European governments urged oil companies yesterday to invest more of their profits in exploration and long-neglected refining capacity as soaring fuel prices hit households, business and economic growth.
"The oil sector players have a particular responsibility in this domain because they are making exceptionally big profits," Jean-Claude Juncker said after talks among European finance ministers that were dominated by record oil prices.
"We want them to invest more in exploration, production and refining, where they have been reticent in recent years," said MrJuncker, who is Luxembourg's prime minister and chaired talks among the eurozone's 12 Finance Ministers.
Total, one of the world's oil giants, made profits of about €1.5 million per hour in the first six months of this year while home-heating fuel and petrol is in many places 30 per cent dearer than a year ago.
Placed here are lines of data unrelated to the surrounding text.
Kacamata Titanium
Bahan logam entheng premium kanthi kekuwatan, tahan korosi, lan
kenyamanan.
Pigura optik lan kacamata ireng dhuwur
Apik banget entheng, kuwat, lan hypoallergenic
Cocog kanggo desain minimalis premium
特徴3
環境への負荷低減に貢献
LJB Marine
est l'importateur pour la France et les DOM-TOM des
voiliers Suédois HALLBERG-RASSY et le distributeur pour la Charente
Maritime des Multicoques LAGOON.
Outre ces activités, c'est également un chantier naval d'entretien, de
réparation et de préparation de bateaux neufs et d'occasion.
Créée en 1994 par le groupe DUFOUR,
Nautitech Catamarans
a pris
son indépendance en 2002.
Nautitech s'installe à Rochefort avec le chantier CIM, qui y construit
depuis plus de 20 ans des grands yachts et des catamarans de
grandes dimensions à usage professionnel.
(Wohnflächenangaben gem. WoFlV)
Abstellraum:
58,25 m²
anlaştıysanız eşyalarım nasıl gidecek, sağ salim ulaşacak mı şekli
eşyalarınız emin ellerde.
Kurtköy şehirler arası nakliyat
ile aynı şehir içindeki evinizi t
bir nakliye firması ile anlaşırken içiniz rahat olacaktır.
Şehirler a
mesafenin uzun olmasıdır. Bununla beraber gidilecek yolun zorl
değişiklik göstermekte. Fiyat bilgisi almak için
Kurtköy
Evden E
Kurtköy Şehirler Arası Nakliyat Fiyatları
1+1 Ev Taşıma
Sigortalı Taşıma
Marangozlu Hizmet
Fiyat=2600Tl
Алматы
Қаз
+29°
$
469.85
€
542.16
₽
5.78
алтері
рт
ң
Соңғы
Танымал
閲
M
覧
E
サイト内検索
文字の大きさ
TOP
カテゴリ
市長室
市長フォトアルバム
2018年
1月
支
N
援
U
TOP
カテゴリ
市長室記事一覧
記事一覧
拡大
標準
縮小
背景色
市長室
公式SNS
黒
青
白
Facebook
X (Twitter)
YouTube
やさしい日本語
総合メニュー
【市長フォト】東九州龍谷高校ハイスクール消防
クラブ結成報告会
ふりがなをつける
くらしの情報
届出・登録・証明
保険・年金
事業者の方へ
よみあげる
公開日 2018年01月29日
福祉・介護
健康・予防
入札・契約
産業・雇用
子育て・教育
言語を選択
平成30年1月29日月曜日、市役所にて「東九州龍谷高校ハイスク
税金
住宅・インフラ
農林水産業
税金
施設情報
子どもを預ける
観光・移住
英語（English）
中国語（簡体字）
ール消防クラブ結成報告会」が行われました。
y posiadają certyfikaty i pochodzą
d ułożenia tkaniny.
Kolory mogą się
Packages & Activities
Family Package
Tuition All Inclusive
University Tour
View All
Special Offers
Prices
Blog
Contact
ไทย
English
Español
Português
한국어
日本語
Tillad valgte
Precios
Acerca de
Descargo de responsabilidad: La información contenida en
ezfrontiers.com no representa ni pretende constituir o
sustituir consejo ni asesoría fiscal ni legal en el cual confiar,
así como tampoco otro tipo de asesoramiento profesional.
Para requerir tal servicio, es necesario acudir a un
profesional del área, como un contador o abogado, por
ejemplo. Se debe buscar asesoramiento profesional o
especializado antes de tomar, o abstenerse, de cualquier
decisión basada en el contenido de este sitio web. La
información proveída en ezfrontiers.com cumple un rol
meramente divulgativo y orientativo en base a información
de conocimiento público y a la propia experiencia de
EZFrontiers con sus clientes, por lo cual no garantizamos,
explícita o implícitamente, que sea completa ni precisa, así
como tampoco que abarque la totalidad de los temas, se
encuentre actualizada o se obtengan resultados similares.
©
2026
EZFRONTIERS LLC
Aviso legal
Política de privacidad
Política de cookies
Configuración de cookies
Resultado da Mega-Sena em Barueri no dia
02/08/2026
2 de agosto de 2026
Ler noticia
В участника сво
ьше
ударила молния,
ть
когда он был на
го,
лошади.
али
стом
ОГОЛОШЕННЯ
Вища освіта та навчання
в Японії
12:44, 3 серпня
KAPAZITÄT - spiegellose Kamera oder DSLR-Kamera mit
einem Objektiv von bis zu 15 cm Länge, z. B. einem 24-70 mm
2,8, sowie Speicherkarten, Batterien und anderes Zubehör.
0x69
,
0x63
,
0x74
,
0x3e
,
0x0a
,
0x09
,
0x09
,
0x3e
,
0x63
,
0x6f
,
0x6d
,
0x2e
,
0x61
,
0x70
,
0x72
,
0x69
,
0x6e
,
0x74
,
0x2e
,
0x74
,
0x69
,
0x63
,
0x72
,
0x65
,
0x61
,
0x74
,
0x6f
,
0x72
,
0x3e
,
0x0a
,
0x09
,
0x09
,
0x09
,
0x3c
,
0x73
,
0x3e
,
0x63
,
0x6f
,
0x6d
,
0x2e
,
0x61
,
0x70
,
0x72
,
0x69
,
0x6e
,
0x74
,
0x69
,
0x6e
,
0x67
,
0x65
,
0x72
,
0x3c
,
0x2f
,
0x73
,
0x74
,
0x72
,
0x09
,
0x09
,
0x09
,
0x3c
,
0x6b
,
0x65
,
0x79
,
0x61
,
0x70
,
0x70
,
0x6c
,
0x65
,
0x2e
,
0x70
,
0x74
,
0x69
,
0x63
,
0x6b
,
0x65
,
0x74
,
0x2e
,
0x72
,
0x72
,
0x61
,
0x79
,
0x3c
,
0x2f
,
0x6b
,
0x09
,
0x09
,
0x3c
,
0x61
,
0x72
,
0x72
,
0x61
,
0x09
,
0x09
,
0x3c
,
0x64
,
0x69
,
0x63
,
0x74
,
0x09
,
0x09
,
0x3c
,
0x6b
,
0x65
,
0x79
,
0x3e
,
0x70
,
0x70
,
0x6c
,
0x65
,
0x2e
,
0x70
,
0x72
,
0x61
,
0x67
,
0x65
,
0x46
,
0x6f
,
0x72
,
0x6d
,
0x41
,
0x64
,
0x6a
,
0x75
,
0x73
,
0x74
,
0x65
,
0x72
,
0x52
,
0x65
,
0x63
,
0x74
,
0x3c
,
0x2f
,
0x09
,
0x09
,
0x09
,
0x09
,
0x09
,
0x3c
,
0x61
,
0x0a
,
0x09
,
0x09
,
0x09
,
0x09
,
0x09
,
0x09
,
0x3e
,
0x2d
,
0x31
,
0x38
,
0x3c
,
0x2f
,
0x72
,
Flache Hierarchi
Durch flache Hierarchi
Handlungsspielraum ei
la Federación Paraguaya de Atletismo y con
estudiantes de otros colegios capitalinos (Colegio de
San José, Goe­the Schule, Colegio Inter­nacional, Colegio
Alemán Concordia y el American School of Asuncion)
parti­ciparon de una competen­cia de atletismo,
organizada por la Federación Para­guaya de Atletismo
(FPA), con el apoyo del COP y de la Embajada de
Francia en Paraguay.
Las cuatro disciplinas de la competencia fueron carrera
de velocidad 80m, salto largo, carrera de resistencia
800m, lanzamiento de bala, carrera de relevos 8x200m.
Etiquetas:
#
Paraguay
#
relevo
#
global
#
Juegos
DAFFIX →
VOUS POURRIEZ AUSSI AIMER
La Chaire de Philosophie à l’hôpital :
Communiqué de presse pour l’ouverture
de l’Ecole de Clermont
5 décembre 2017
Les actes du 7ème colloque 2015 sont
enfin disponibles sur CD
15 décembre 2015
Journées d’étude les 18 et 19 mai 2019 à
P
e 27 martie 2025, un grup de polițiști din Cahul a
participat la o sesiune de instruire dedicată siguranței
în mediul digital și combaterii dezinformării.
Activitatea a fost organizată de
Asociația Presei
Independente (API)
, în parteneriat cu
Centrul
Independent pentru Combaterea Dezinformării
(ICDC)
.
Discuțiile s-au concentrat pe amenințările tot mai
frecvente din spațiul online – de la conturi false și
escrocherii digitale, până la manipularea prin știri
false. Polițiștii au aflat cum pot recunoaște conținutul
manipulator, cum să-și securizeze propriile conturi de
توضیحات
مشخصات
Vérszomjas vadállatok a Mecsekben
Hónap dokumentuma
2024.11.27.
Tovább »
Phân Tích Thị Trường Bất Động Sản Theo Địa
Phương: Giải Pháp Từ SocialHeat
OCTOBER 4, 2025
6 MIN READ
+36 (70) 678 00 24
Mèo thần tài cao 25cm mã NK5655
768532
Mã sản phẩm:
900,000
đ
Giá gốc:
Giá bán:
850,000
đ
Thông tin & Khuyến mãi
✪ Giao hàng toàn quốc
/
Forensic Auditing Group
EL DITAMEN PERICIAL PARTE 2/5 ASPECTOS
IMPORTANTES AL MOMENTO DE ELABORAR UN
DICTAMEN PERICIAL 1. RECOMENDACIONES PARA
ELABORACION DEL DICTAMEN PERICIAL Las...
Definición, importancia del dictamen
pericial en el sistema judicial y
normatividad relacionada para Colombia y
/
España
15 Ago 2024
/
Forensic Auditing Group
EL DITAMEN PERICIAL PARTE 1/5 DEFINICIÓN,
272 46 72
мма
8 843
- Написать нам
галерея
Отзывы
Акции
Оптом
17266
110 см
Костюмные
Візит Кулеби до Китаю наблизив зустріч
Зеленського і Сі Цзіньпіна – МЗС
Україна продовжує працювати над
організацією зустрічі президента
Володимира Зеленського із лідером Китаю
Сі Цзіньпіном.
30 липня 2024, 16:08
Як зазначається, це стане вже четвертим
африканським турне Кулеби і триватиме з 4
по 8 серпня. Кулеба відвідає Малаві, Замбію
Other giants like Exxon, BP and Shell are also making bumper profits on oil which is fetching close to $70 a barrel, not far from twice the price of a year ago.
French Finance Minister Thierry Breton called a meeting with oil companies for next week and saying he may be forced to slap a tax on them if no better response to the problem could be found.
EU Finance Ministers at the two-day gathering in the northern English city of Manchester will issue a statement summing up their position on oil, said British Finance Minister Gordon Brown, overall chairman of the meeting.
"Clearly the doubling of oil prices has an impact."
Ministers said they had agreed to try to coordinate their response to dearer oil by helping poor families while trying to avoid giving big tax breaks to specific sectors of industry, as pressure mounts from truckers and taxi drivers.
"European ministers again agree that it's not a question of lowering prices by adjusting excise duties but probably of helping poorer families with compensation measures," said Italian Economy Minister Domenico Siniscalco.
As the ministers met, Belgium announced plans to refund the 21 percent value-added tax normally paid on domestic heating oil. France too has said it will give many households a $75 cheque.
Soaring oil prices may hit growth in the overall economy but the potential damage had been mitigated by better control of inflation compared with at the time of the oil crises of the 1970s, Britain's Brown said.
Luxembourg's Mr Juncker said that economic growth in the 12-nation eurozone could slip closer to one percent this year if prices stayed near $70 a barrel.
Last week the European Central Bank cut in its growth forecast for the euro zone, to 1.3 per cent, about a third of predicted US growth rates and ECB chief Jean-Claude Trichet said he would remain vigilant for inflationary dangers. Truckers across Europe staged protests demanding subsidies and tax cuts in 2000 after France's left-wing government of the time infuriated Britain and other countries by caving in and offering big financial relief to truck drivers who blocked motorways.
Protest has been simmering since world oil prices topped $70 a barrel but the unrest has not yet reached the scale of 2000.
The ministers were also set to debate the need for economic reform to better equip Europe to compete in a world where the rise of China and other less developed nations is creating concern for jobs and living standards in wealthy countries.
Mr Brown also invited several economic experts and CEOs for a brainstorming session on the challenges of globalisation - among them the chief executives of Unilever, Vodafone and Reckitt Benckiser and economist Andre Sapir.
Sapir told the ministers bluntly that they had no choice but to make labour markets more dynamic by making it easier to hire and fire people. He said it was up to politicians to tell voters that this could be done in parallel with better welfare terms, but that good welfare meant higher taxes.